The idea was that a group of networked educators would come together face to face and while interacting with one another, produce web-based artifacts that would allow others in the network to savour the experience vicariously. My own take on that event at the time was to marvel at the use of tags to aggregate content, a concept that was new to me then, and that I started to understand from watching Leigh produce collages of photos from Flickr, etc. http://www.flickr.com/search/?w=all&q=flnw&m=text
Attempts to replicate the event have not been so stellar. I participated in one in Thailand in January 2008, when John Eyles met Michael Coghlan and I in Bangkok where we met Kim Cofino, were joined by Trish Everett, and traveled on to Korat to give workshops to quite a few appreciative Thai teachers (see http://vancestevens.com/papers/index.html#080116, http://advanceducation.blogspot.com/2008/01/future-of-learning-in-networked-world.html and http://advanceducation.blogspot.com/2008_01_01_archive.html). I had to get back to work after that, but John Eyles and others continued on to Thai TESOL in Chang Mai and on into Cambodia. It was a form of tourism that was new to me, and I enjoyed the feeling of contributing my expertise while being hosted to some extent (some accommodation and a few memorable meals) by colleague educators who were benefiting from what FLNW had to offer. True to form, John, Trish, and Michael and I blogged and photographed and recorded on iRiver mp3 players and other devices and posted audio and video files online along with numerous photos and blog posts. Kim and her colleagues at the International School of Bangkok left us full uStream recordings of our time there (I think he uStream itself has disappeared, but remnants exist here: http://mscofino.edublogs.org/2008/01/19/the-future-of-learning-in-a-networked-world/,
There was an FLNW event in 2009, unfortunately for me at the end of August, right on the week that my duties at the Petroleum Institute resumed, so I missed being able to join Leigh Blackall, Sylvia Curry, Derek Chirnside, Michael Coghlan, and others for a trip to the Northwest USA, including kayak trips around Puget Sound, http://www.fullcirc.com/2008/01/14/flnw-event-january-16-drawing-together-online/. Nancy White wrote a blog post afterwards expressing disappointment that the deep conversations and constant posting of artifacts online were taking second place to what others regarded as vacation time (having come all that way, in the summer time ;-)
So when Bee got the idea to host the 2010 FLNW in Brazil to be anchored at BrazTESOL in Sao Paulo I submitted two proposals for the conference which were both accepted. Bee created a wiki page for the event at http://flnw.wikispaces.com/brazil complete with links to participants and itinerary and waited for others in the group to fill in the wiki.

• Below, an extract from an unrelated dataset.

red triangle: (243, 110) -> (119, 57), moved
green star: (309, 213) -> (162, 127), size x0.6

When Michael and I signed up she arranged what funding she could for us (in my case, a hotel room for 5 nights in Sao Paulo, highly appreciated, beats a kick in the rear :-). Tantalizingly, a Vivo Institute in Sao Paolo was arranging an event for about that time, inviting Stephen Downes, George Siemens, and Teemu Leionen, so the ingredients were in place awaiting critical mass to kick it into gear.

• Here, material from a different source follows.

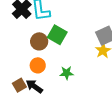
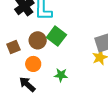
brown square: (19, 85) -> (13, 47), moved

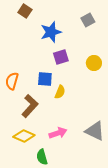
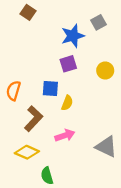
blue star: (51, 32) -> (73, 36), moved
pink arrow: (58, 133) -> (65, 135), moved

But somehow the mass failed to congeal as hoped. Scheduling problems caused Vivo to postpone their event to the following month. No one in the movement besides Michael and I actually appeared in Brazil. However, we turned it into an FLNW / Webheads in Action event. Starting in Buenos Aires, we met Webheads Rita Zeinstejer and Jennifer Verschoor, president of ARCALL, and along the way picked up Paula Lesdema and Maria Laura. We left a spirited Flickr photographic record
- Michael's video collage at: http://www.youtube.com/watch?v=AIbEc6nKAQM
On Monday we returned to Sao Paulo where Bee had arranged for us to present morning and afternoon at a PCI (pre-conference institute). I had presentations myself on Wednesday and Thursday and was mulling how to best set up an ePortfolio portal for them when on Tuesday I settled on a wiki format. So what happened in these days is best viewed at that portal http://braz2010vance.pbworks.com/ with links from that page and from the sidebar to more information on the PCI, my demonstration of tag games Wednesday, and my talk on PLNs for educators Thursday; with photos aggregated on the tag braztesol10:
There is a link at my wiki to the next stop on the itinerary. Casa Thomas Jefferson in Brasilia were hosting a conference on Thursday and Friday and we flew up for the second day. We were taken to a great buffet lunch and then to a room at CTJ where our event was scheduled. I had got my colleagues to title it "Thinking SMALL" to accommodate my new acronym for CALL, social media assisted language learning. I don't think we actually mentioned the acronym during our presentations, which took on a sort of free-form structure, where we asked participants to tell us why they had joined us, and took it in turn from there. As usual we took videos and pictures and posted online to leave a record of the event; e.g.
- and Michael's take: http://groups.yahoo.com/group/evonline2002_webheads/message/26140
From there the FLNW crew enjoyed a Saturday with samba in Brasilia and progressed by plane on an early flight back to Sao Paulo where we arrived at Bee's flat and got onto wireless just in time to catch Claire Siskin in Pennsylvania, Anitha Devi in India, and Rick Rosenthal in Amman Jordan at the tail end of the weekly Webheads Sunday noon GMT meeting at http://tappedin.org. We then hopped in Bee's car and drove 4 hours to the tiny bay of Toque Toque Piqueno, at a picture postcard beach house where Pierre was waiting for us with the shrimp and vegetables that would become our dinner. Visions of wireless dancing in our heads were quickly dashed by reality, and we were forced to postpone a projected podcast with Alex Hayes and turn our attentions instead to the white sand beach with its alluring cool water for bathing.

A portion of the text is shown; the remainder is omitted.